Always discuss hostile sites (parser bombs, redirect loops, slow responses). This shows operational maturity that pure algorithm-focused candidates miss.
Common Mistakes
Pitfalls to avoid in interviews
Letting workers grab URLs without per-host politeness coordination
Naively, 1000 workers all try the same popular host. They generate 1000 concurrent requests, get blocked, and look like a DOS attack. Shard the URL frontier by host so each shard's workers naturally rate-limit per-host. Politeness is the single biggest constraint.
Storing every URL in a SQL table for dedup
50B URLs at 80 bytes = 4 TB. Lookups during fetch would be slow. Use a bloom filter (~75 GB, in-memory, 1% FP rate) with Cassandra as exact-set fallback when the filter says 'maybe'. The 1% false-positive rate means rarely missing a new URL, which is acceptable.
Detecting duplicates only by exact hash
Many pages differ only in ads, timestamps, or trivial layout. Exact hashing misses these and you store thousands of near-duplicate copies. Shingling + MinHash + LSH catches near-duplicates at <100 byte signatures and bucketed lookup.
Ignoring robots.txt
Crawling without honoring robots.txt is rude and can get your IPs blacklisted across the web.
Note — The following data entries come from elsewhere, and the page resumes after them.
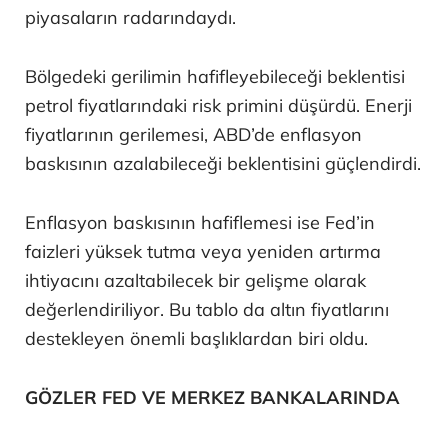
piyasaların radarındaydı.
Bölgedeki gerilimin hafifleyebileceği beklentisi
petrol fiyatlarındaki risk primini düşürdü. Enerji
fiyatlarının gerilemesi, ABD’de enflasyon
baskısının azalabileceği beklentisini güçlendirdi.
Enflasyon baskısının hafiflemesi ise Fed’in
faizleri yüksek tutma veya yeniden artırma
ihtiyacını azaltabilecek bir gelişme olarak
değerlendiriliyor. Bu tablo da altın fiyatlarını
destekleyen önemli başlıklardan biri oldu.
GÖZLER FED VE MERKEZ BANKALARINDA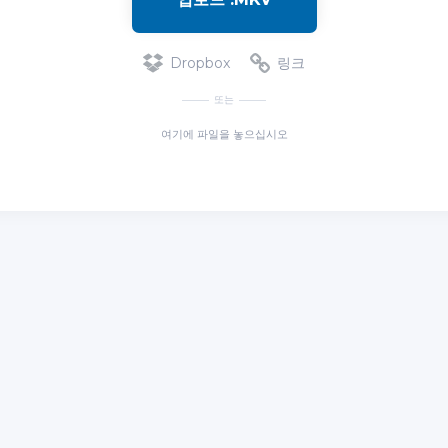
Dropbox
링크
또는
여기에 파일을 놓으십시오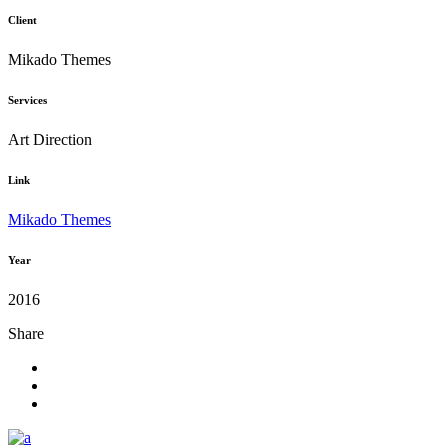
Client
Mikado Themes
Services
Art Direction
Link
Mikado Themes
Year
2016
Share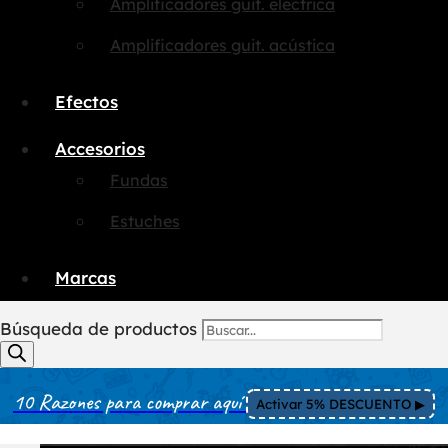
Amplificadores guit. eléctrica
Amplificadores guit. acústica
Efectos
Accesorios
Fundas
Estuches
Marcas
Búsqueda de productos
10 Razones para comprar aquí
Activar 5% DESCUENTO ▶︎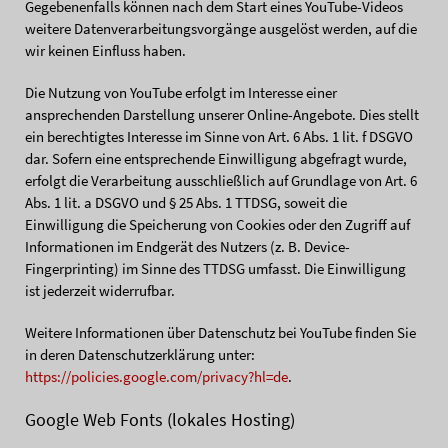
Gegebenenfalls können nach dem Start eines YouTube-Videos
weitere Datenverarbeitungsvorgänge ausgelöst werden, auf die
wir keinen Einfluss haben.
Die Nutzung von YouTube erfolgt im Interesse einer
ansprechenden Darstellung unserer Online-Angebote. Dies stellt
ein berechtigtes Interesse im Sinne von Art. 6 Abs. 1 lit. f DSGVO
dar. Sofern eine entsprechende Einwilligung abgefragt wurde,
erfolgt die Verarbeitung ausschließlich auf Grundlage von Art. 6
Abs. 1 lit. a DSGVO und § 25 Abs. 1 TTDSG, soweit die
Einwilligung die Speicherung von Cookies oder den Zugriff auf
Informationen im Endgerät des Nutzers (z. B. Device-
Fingerprinting) im Sinne des TTDSG umfasst. Die Einwilligung
ist jederzeit widerrufbar.
Weitere Informationen über Datenschutz bei YouTube finden Sie
in deren Datenschutzerklärung unter:
https://policies.google.com/privacy?hl=de
.
Google Web Fonts (lokales Hosting)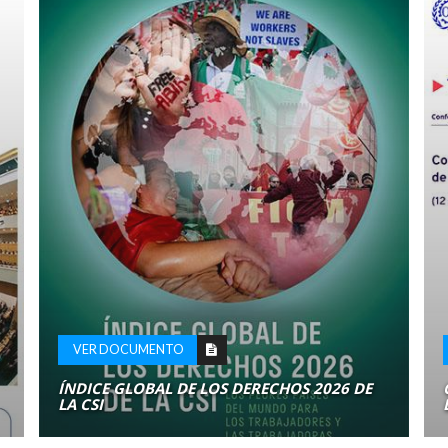
VER DOCUMENTO
ÍNDICE GLOBAL DE LOS DERECHOS 2026 DE
LA CSI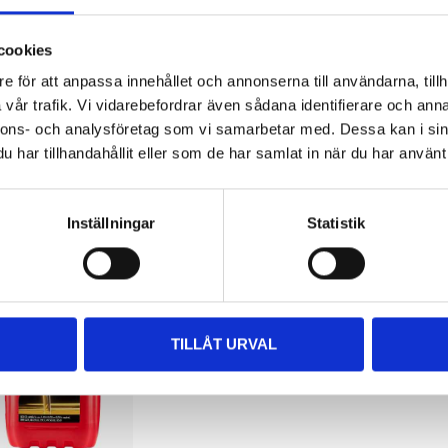
49
:-
349
:-
749
:-
lly synthetic
Fully synthetic
Fully synthetic
tor oil 5W-40,
motor oil 5W-40,
motor oil 5W
cookies
CEA A3/B3,
ACEA C3, A3/B3,
ACEA A3/B3,
e för att anpassa innehållet och annonserna till användarna, tillh
/B4, 4 litre
A3/B4, 4 litre
A3/B4, 10 lit
vår trafik. Vi vidarebefordrar även sådana identifierare och anna
-879
34-857
34-880
nnons- och analysföretag som vi samarbetar med. Dessa kan i sin
stock in
In stock in
In stock in
har tillhandahållit eller som de har samlat in när du har använt 
store
58
store
50
store
Inställningar
Statistik
TILLÅT URVAL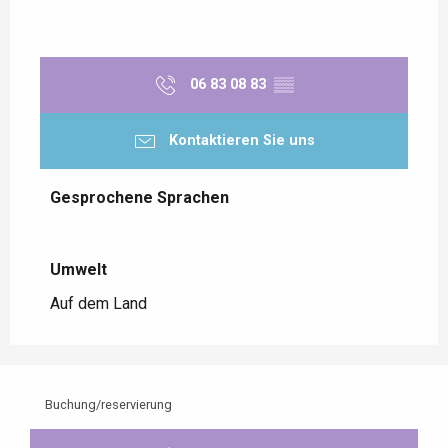
06 83 08 83
▒▒
Kontaktieren Sie uns
Gesprochene Sprachen
Gesprochene Sprachen
Umwelt
Umwelt
Auf dem Land
Buchung/reservierung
Fetch /robots.txt before any fetch on a new host (cached daily); honor disallowed paths and crawl_delay. Even if your crawler is technically capable of more, politeness is a long-term cooperation game.
Following every link without depth or per-page caps
A single page can link to thousands of URLs (sitemaps, archives, category pages). Without limits the frontier explodes uncontrollably. Cap per-page outbound links (1000 max), depth (10 levels max), and total frontier size with low-priority eviction.